***** Information given *****

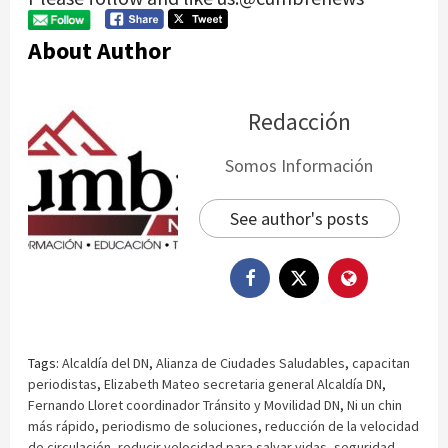
About Author
Redacción
Somos Información
See author's posts
Tags:
Alcaldía del DN
,
Alianza de Ciudades Saludables
,
capacitan
periodistas
,
Elizabeth Mateo secretaria general Alcaldía DN
,
Fernando Lloret coordinador Tránsito y Movilidad DN
,
Ni un chin
más rápido
,
periodismo de soluciones
,
reducción de la velocidad
de circulación
,
reducir velocidad para salvar vidas
,
seguridad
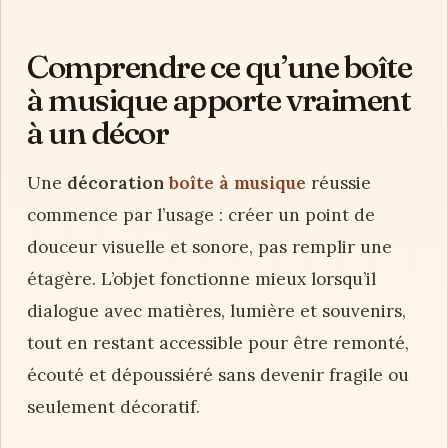
Comprendre ce qu’une boîte
à musique apporte vraiment
à un décor
Une
décoration
boîte à musique
réussie
commence par l’usage : créer un point de
douceur visuelle et sonore, pas remplir une
étagère. L’objet fonctionne mieux lorsqu’il
dialogue avec matières, lumière et souvenirs,
tout en restant accessible pour être remonté,
écouté et dépoussiéré sans devenir fragile ou
seulement décoratif.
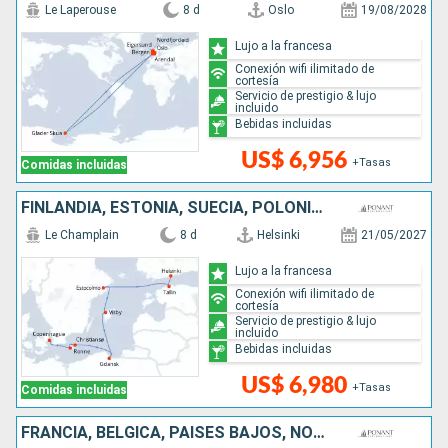
Le Laperouse
8 d
Oslo
19/08/2028
Lujo a la francesa
Conexión wifi ilimitado de
cortesía
Servicio de prestigio & lujo
incluido
Bebidas incluidas
US$ 6,956
+Tasas
Comidas incluidas
FINLANDIA, ESTONIA, SUECIA, POLONIA, DINAMARCA
Le Champlain
8 d
Helsinki
21/05/2027
Lujo a la francesa
Conexión wifi ilimitado de
cortesía
Servicio de prestigio & lujo
incluido
Bebidas incluidas
US$ 6,980
+Tasas
Comidas incluidas
FRANCIA, BÉLGICA, PAISES BAJOS, NORUEGA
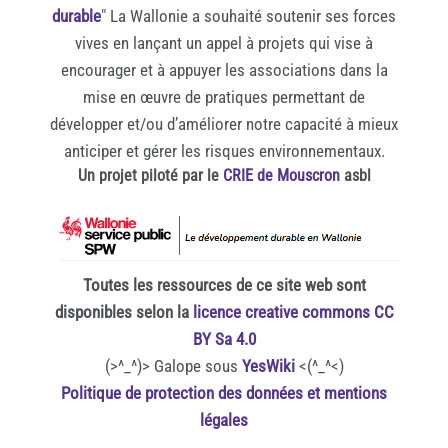
durable
" La Wallonie a souhaité soutenir ses forces
vives en lançant un appel à projets qui vise à
encourager et à appuyer les associations dans la
mise en œuvre de pratiques permettant de
développer et/ou d’améliorer notre capacité à mieux
anticiper et gérer les risques environnementaux.
Un projet piloté par le
CRIE de Mouscron
asbl
Toutes les ressources de ce site web sont
disponibles selon la
licence creative commons CC
BY Sa 4.0
(>^_^)> Galope sous
YesWiki
<(^_^<)
Politique de protection des données et mentions
légales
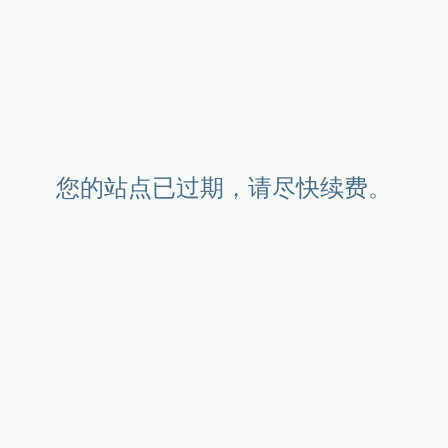
您的站点已过期，请尽快续费。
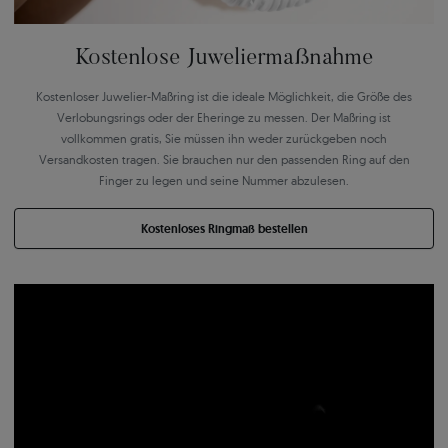
Kostenlose Juweliermaßnahme
Kostenloser Juwelier-Maßring ist die ideale Möglichkeit, die Größe des
Verlobungsrings oder der Eheringe zu messen. Der Maßring ist
vollkommen gratis, Sie müssen ihn weder zurückgeben noch
Versandkosten tragen. Sie brauchen nur den passenden Ring auf den
Finger zu legen und seine Nummer abzulesen.
Kostenloses Ringmaß bestellen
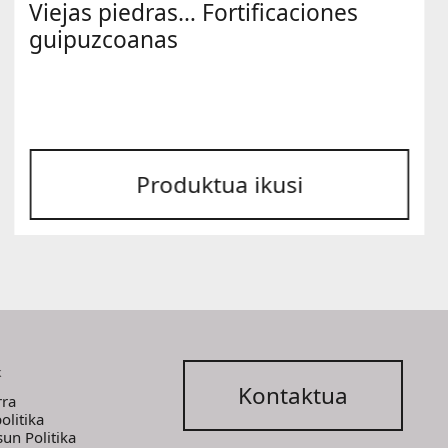
Viejas piedras… Fortificaciones
guipuzcoanas
Produktua ikusi
k
Kontaktua
rra
olitika
sun Politika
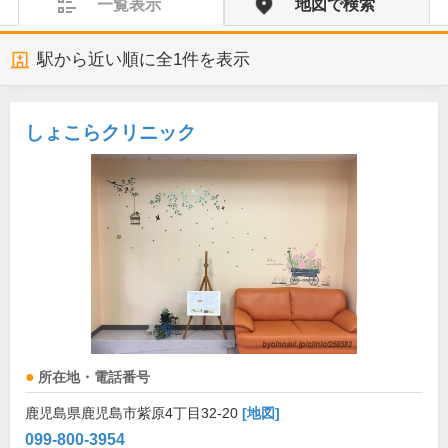
一覧表示
地図で検索
駅から近い順に全
1
件を表示
しょこらクリニック
所在地・電話番号
鹿児島県鹿児島市紫原4丁目32-20
[地図]
099-800-3954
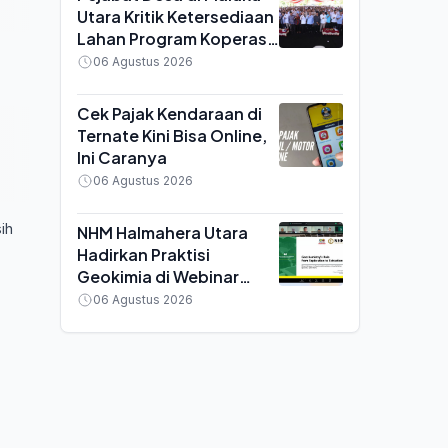
Utara Kritik Ketersediaan
Lahan Program Koperasi
Merah Putih saat Seminar
06 Agustus 2026
di Ternate
Cek Pajak Kendaraan di
Ternate Kini Bisa Online,
Ini Caranya
06 Agustus 2026
ih
NHM Halmahera Utara
Hadirkan Praktisi
Geokimia di Webinar
MGEI UNG, Bahas
06 Agustus 2026
Efisiensi Tambang Emas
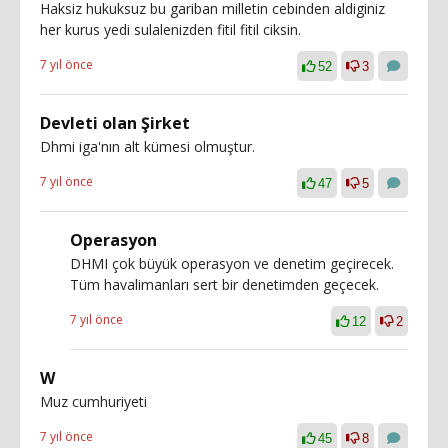
Haksiz hukuksuz bu gariban milletin cebinden aldiginiz
her kurus yedi sulalenizden fitil fitil ciksin.
7 yıl önce
52
3
Devleti olan Şirket
Dhmi iga'nın alt kümesi olmuştur.
7 yıl önce
47
5
Operasyon
DHMI çok büyük operasyon ve denetim geçirecek.
Tüm havalimanları sert bir denetimden geçecek.
7 yıl önce
12
2
W
Muz cumhuriyeti
7 yıl önce
45
8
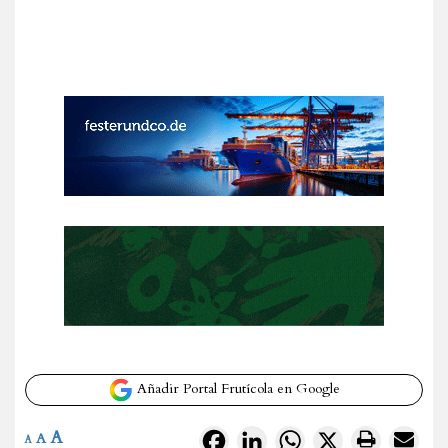
Añadir Portal Frutícola en Google
A
Facebook
LinkedIn
WhatsApp
X
A
A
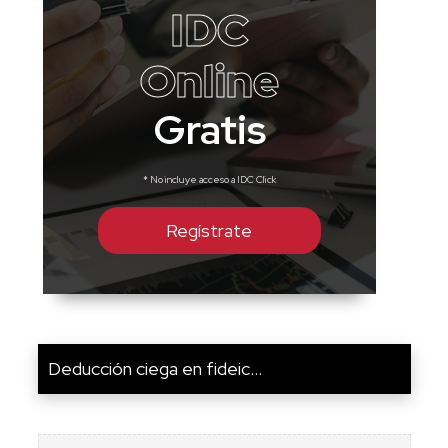
IDC
Online
Gratis
* No incluye acceso a IDC Click
Regístrate
Deducción ciega en fideic...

*****

- What to produce
Report each line in the preceding entries that holds the string "mieux".

- Solution to this problem
étagère. L’objet fonctionne mieux lorsqu’il
développer et/ou d’améliorer notre capacité à mieux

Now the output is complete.